Kronik dönemde ilaçlarla beraber kaybedilen fonksiyonların desteklenebilmesi için fizik tedavi ve rehabilitasyon uygulamaları yapılır.
Regülasyon tıbbı açısından oto immün hastalığa zemin oluşturan streslerin tam bir dökümü yapılmalıdır. Bu amaçla doğumdan itibaren kişinin geçirdiği tüm hastalıklar, kazalar, ameliyatlar sorgulanır, nöralterapi bakış açısına göre segmental ve bozucu alan muayeneleri yapılır. Bioenformatif analizlerle kişinin bağırsak florası, candida düzeyleri, ağır metal ve asit yükleri, besin duyarlılıkları, mental stresleri belirlenir. Bu bulgulara göre kişiye özel bir tedavi planı çizilir.

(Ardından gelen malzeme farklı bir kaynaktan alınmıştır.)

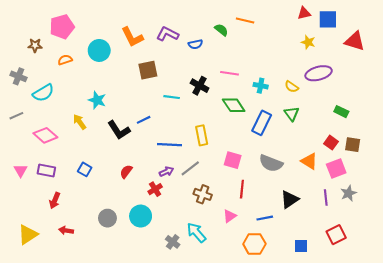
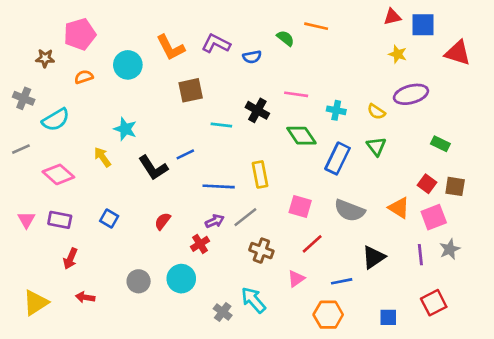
red line: (242, 189) -> (312, 244), turned 42

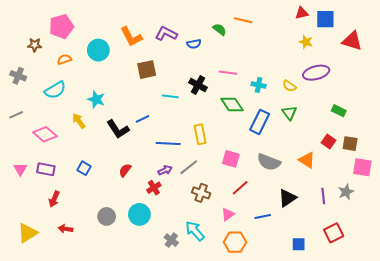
cyan semicircle: (56, 120) -> (55, 90), moved
pink square: (434, 217) -> (362, 167), moved, turned 30
orange hexagon: (328, 315) -> (235, 242), moved

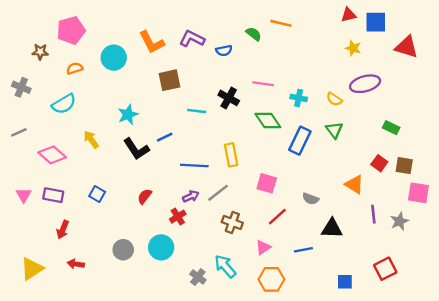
cyan star: (96, 99) -> (128, 115), moved, turned 30
gray semicircle: (269, 162) -> (311, 199), moved, size x0.6
purple line: (323, 196) -> (373, 214), moved
black triangle: (287, 198) -> (332, 228), turned 36

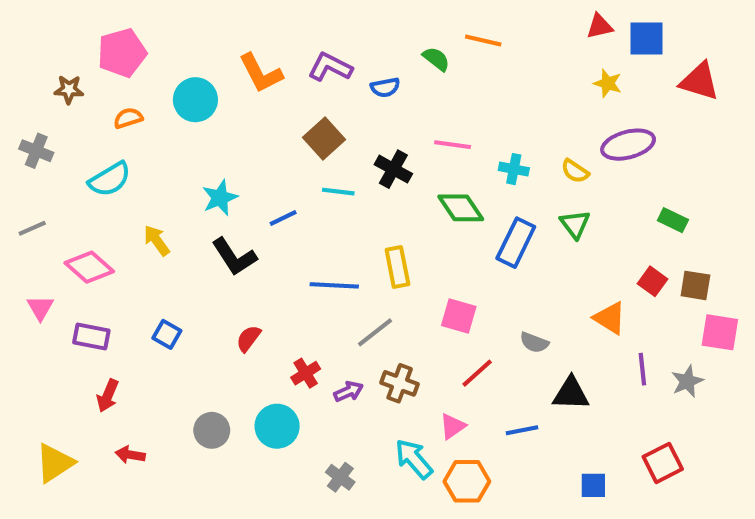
brown square: (169, 80) -> (324, 138), moved, turned -30
blue line: (165, 137) -> (283, 218), moved
pink triangle: (24, 195) -> (40, 308), moved
purple arrow: (191, 196) -> (348, 392), moved
cyan arrow: (225, 266) -> (414, 459), moved

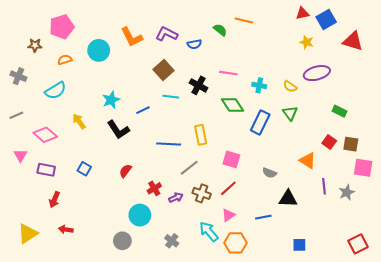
blue square: (646, 38) -> (326, 20), turned -30
red line: (477, 373) -> (228, 188), moved
gray circle: (212, 430) -> (122, 241), moved
red square: (663, 463) -> (358, 244), moved

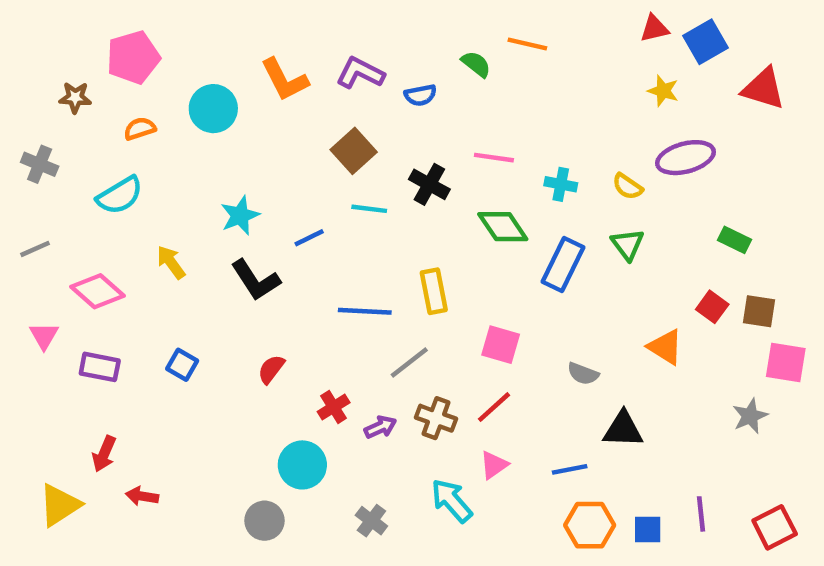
purple line: (324, 186) -> (701, 514), moved
red arrow: (54, 200) -> (104, 454), moved
orange hexagon: (236, 243) -> (590, 525), moved

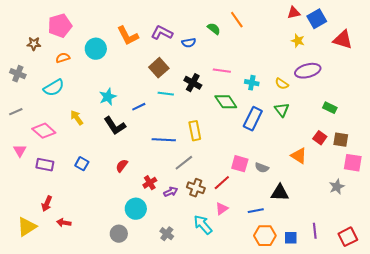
orange line: (527, 44) -> (237, 20), turned 42
pink square: (501, 345) -> (240, 164), moved

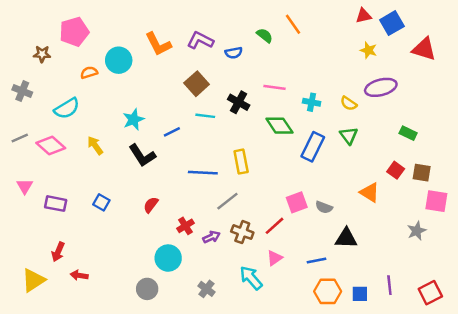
orange semicircle: (63, 58) -> (89, 73), moved
pink diamond: (44, 131) -> (51, 145), moved
pink square: (240, 164) -> (297, 202), turned -36

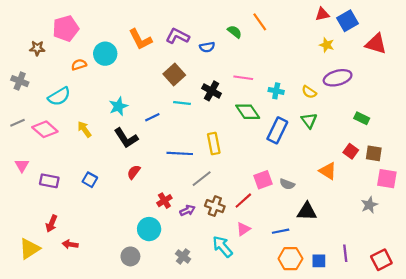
red semicircle: (151, 205) -> (134, 172), moved

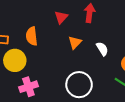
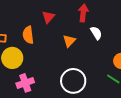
red triangle: (61, 17) -> (48, 17), moved
white semicircle: (102, 49) -> (96, 33), moved

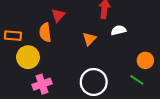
red triangle: (48, 17) -> (58, 15), moved
white semicircle: (96, 33) -> (118, 30), turned -72

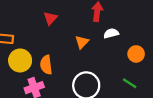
orange semicircle: (45, 32) -> (46, 65), moved
orange circle: (145, 60) -> (136, 54), moved

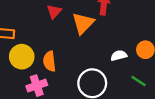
white semicircle: (111, 33) -> (119, 56), moved
orange triangle: (82, 42) -> (83, 23), moved, size x1.5

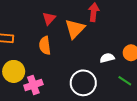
yellow circle: (22, 57) -> (14, 71), moved
orange semicircle: (49, 61) -> (45, 45), moved

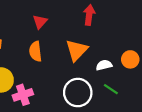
orange triangle: (75, 29) -> (77, 50), moved
green line: (125, 81) -> (111, 89), moved

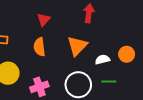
green line: (111, 89) -> (109, 82), turned -32
pink cross: (23, 95) -> (39, 87), moved

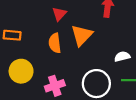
orange triangle: (77, 46) -> (82, 35), moved

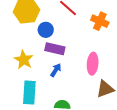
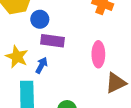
blue arrow: (56, 70) -> (42, 65), moved

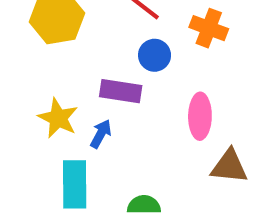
blue circle: (40, 19) -> (155, 55), moved
brown triangle: (116, 83) -> (229, 166), turned 30

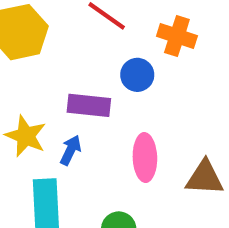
blue circle: (155, 55) -> (137, 75), moved
pink ellipse: (200, 116) -> (145, 158), moved

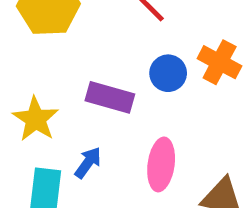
orange cross: (177, 36) -> (220, 62), moved
blue arrow: (71, 150) -> (88, 163), moved

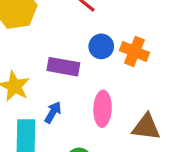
orange cross: (220, 62) -> (134, 51), moved

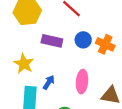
purple rectangle: (63, 67) -> (52, 41), moved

Nöralterapi ile kişideki geçirilmiş hastalıkların yarattığı problemli vücut alanları (bozucu alanlar) tedavi edilir. Vegetatif Sinir Sistemi dengesi ve hormonal denge yeniden sağlanır.
Besin duyarlılıkları ve candida yüküne göre kişiye özel diyet programı verilir.
Vücutta biriken ağır metal ve asit yüklerinin detoksu için etkin bir şelasyon programı uygulanır.
Mental stresler için psikokinezyoloji, mikrosistem akupunktur ve homeopati uygulanır.
Bütüncül regülasyon tıbbı yaklaşımlarıyla hastalarda atak sıklığı azalmakta, bulgularında iyiye doğru gidiş saptanabilmektedir.